アレンは転生前、勇者と魔王の才能も選択肢として提示されていたことを覚えていました。

にもかかわらず、彼が選んだのは召喚士です。

この違いも面白いところです。

すでに世界には「人類の希望」と呼ばれる勇者ヘルミオスがいる。

それでも戦争は終わっていません。

だとすれば『ヘルモード』が描こうとしているのは、「一人の選ばれた英雄が魔王を倒す物語」ではない可能性があります。

アレンは勇者ではなく、召喚士。

しかも仲間を集め、育成し、戦力を組み立てることを得意とします。

「貴族の務め」によって才能ある者たちを戦場へ送り込む世界に対し、アレンはその才能を孤立させず、チームとして最大化していく。

ここまで噛み合うと偶然とは思いにくい。

勇者という「一人の圧倒的才能」と、召喚士アレンがつくる「積み重ねる戦力」。

そのどちらが終わりの魔王へ届くのか。

「貴族の務め」は、その長い比較が始まる最初の地点なのかもしれません。



『ヘルモード』「貴族の務め」ネタバレまとめ

『ヘルモード』の「貴族の務め」は、才能を持つ王族・貴族へ課される3年間の兵役義務です。

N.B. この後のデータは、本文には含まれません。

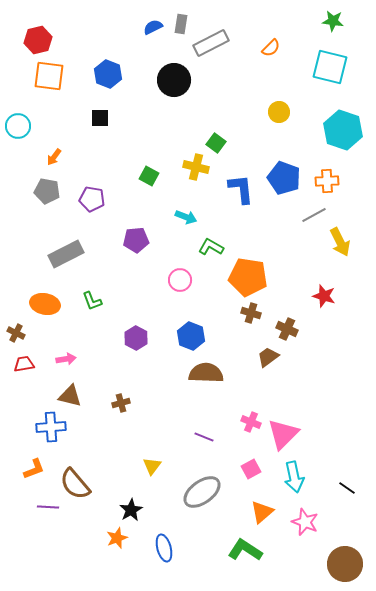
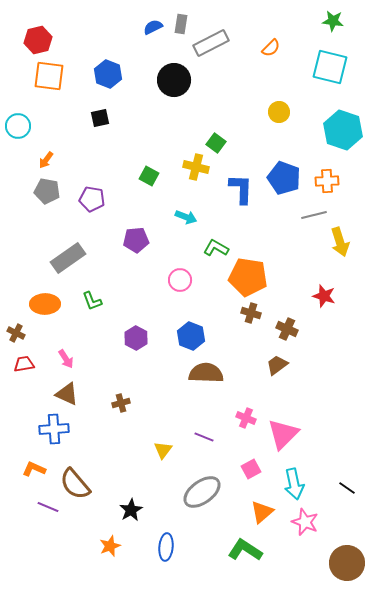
black square at (100, 118): rotated 12 degrees counterclockwise
orange arrow at (54, 157): moved 8 px left, 3 px down
blue L-shape at (241, 189): rotated 8 degrees clockwise
gray line at (314, 215): rotated 15 degrees clockwise
yellow arrow at (340, 242): rotated 8 degrees clockwise
green L-shape at (211, 247): moved 5 px right, 1 px down
gray rectangle at (66, 254): moved 2 px right, 4 px down; rotated 8 degrees counterclockwise
orange ellipse at (45, 304): rotated 12 degrees counterclockwise
brown trapezoid at (268, 357): moved 9 px right, 8 px down
pink arrow at (66, 359): rotated 66 degrees clockwise
brown triangle at (70, 396): moved 3 px left, 2 px up; rotated 10 degrees clockwise
pink cross at (251, 422): moved 5 px left, 4 px up
blue cross at (51, 427): moved 3 px right, 2 px down
yellow triangle at (152, 466): moved 11 px right, 16 px up
orange L-shape at (34, 469): rotated 135 degrees counterclockwise
cyan arrow at (294, 477): moved 7 px down
purple line at (48, 507): rotated 20 degrees clockwise
orange star at (117, 538): moved 7 px left, 8 px down
blue ellipse at (164, 548): moved 2 px right, 1 px up; rotated 20 degrees clockwise
brown circle at (345, 564): moved 2 px right, 1 px up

背景には、112年前に姿を現した「終わりの魔王」と、62年前から本格化した魔王軍の侵攻があります。

複数の国が滅亡した結果、55年前に5大陸同盟が成立し、才能ある人材を育てる学園都市と「貴族の務め」が制度化されました。

セシルの兵役を免除することはできず、グランヴェル子爵はアレンへ娘の護衛を依頼。

アレンは召喚士であることを明かして依頼を受け、その後クレナやドゴラとともに学園都市へ向かいます。

そしてクレナも卒業後には男爵となり、「貴族の務め」へ出る予定です。

この設定が重要なのは、単にセシルを戦場へ送るからではありません。

平和に見えていたラターシュ王国も、アレンの開拓村も、実は最初から魔王との戦争につながっていたと判明するからです。

「強くなりたい」とゲーム感覚で歩いていた少年が、誰のために強くなるのかを意識し始める。

僕には「貴族の務め」が、その静かな転換点に見えて仕方ありません。



よくある質問

『ヘルモード』の「貴族の務め」は何年間ですか?

才能を持つ王族・貴族に課される3年間の兵役義務です。55年前に成立した5大陸同盟の取り決めとして制度化されました。

セシルは「貴族の務め」を免除されますか?

免除されません。グランヴェル子爵は王都で働きかけましたが、セシルの兵役をなくすことはできず、アレンへ護衛を依頼しました。

クレナも「貴族の務め」に参加しますか?

クレナは学園卒業と同時に男爵の爵位を与えられる予定で、その後「貴族の務め」に出ることが決まっています。